Hip Shot: Raising Cane: A Family Portrait
Friday, July 27th, 11: p.m.
Saturday, July 28th, 8:30 p.m.
They say: "Ruled by a sadistic Queen Mother, this backwoods family knows little except violence and abuse. But despite the crushing brutality of monthly tournaments, there is room for loyalty and love to grow."
Catherine's Take: Eww! And I mean that in the best way.
Grain of Sand Theatre bills Raising Cane as a fight play, and as a fight play it's an unqualified success. There's more fighting than dialogue on the Redrum stage. The fight choreography is disgustingly graphic and exciting. If you came for violence, you'll love this show.
If, on the other hand, you like a little psychological insight into what drives characters to impale each other with farm implements, you might find Stephen Cedar's script a trifle sketchy. A verse prologue sets the scene: Brothers fleeing the brutality of the Civil War hide deep in the Kentucky mountains, their offspring have no one to mate with except each other, and in a generation or so, they've produced an inbred clan that makes Deliverance look like Downton Abbey.

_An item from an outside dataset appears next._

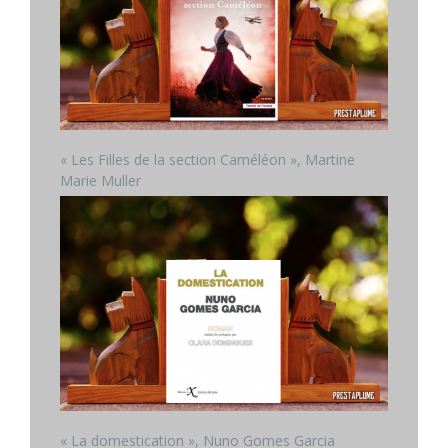
« Les Filles de la section Caméléon », Martine
Marie Muller
« La domestication », Nuno Gomes Garcia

A guy sitting near me commented that the playwright might be indulging in regional stereotypes, so I looked up a little history. Extreme violence — eye gouging, the cutting off of ears, even castration — really was regarded as sport in West Virginia and Kentucky. Crowds gathered to watch young men (and occasionally women) maim each other. This public, ritual fighting determined dominance within a backwoods community. If the loser didn't die in the struggle, he was often ejected from the tribe, with no choice but to live alone in the woods. In the mountains, the leader is the elder who is "the strongest, toughest and most cunning." I guess that's why Missus, the mother and grandmother of the other characters, rules them with an iron skillet.
Missus also sleeps with her most favored sons and grandsons. These men alternate between competing for the old woman's favor and wanting to escape from her down-home hell. The tensions that arise from Missus trying to turn son against father, and brother against brother give Grain of Sand's actors some juicy opportunities, and they make the most of them.

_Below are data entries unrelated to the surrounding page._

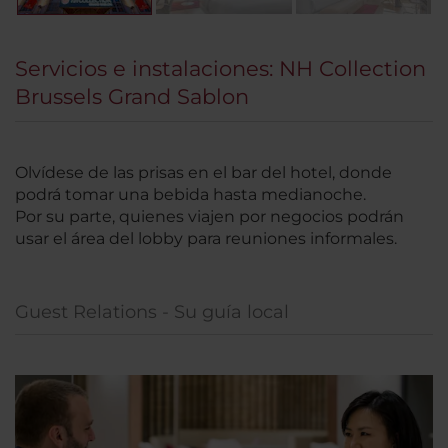
Servicios e instalaciones: NH Collection
Brussels Grand Sablon
Olvídese de las prisas en el bar del hotel, donde
podrá tomar una bebida hasta medianoche.
Por su parte, quienes viajen por negocios podrán
usar el área del lobby para reuniones informales.
Guest Relations - Su guía local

The actors are better than the material. Cedar's plot is a mere outline and his characters under-developed, but Carl Brandt Long and Matthew Ward bring tenderness and a fully developed relationship to the twisted father and simpleton son. I wasn't sure of who all the characters were until the end, but there's a reveal that gives John Stange a heartbreaking moment of reconciliation with a loved one whom Missus has cruelly kept away. Thomas Beheler excites both pity and terror as a feral child; Beheler's riveting physical performance stands out, even in this highly physical show. With the exception of Sara Bickler's terrific, appalling Missus, the women aren't as central to the story as the men, and consequently have less showy roles. Shaina Higgins does get some nice moments, when the script allows her character to do more than worry or fight off assaults.
The actors give all of their considerable skills to Raising Cane; it's a pity the playwright couldn't have been as generous.
See it if: Cage fights turn you on.
Skip it if: Violence and incest creep you out.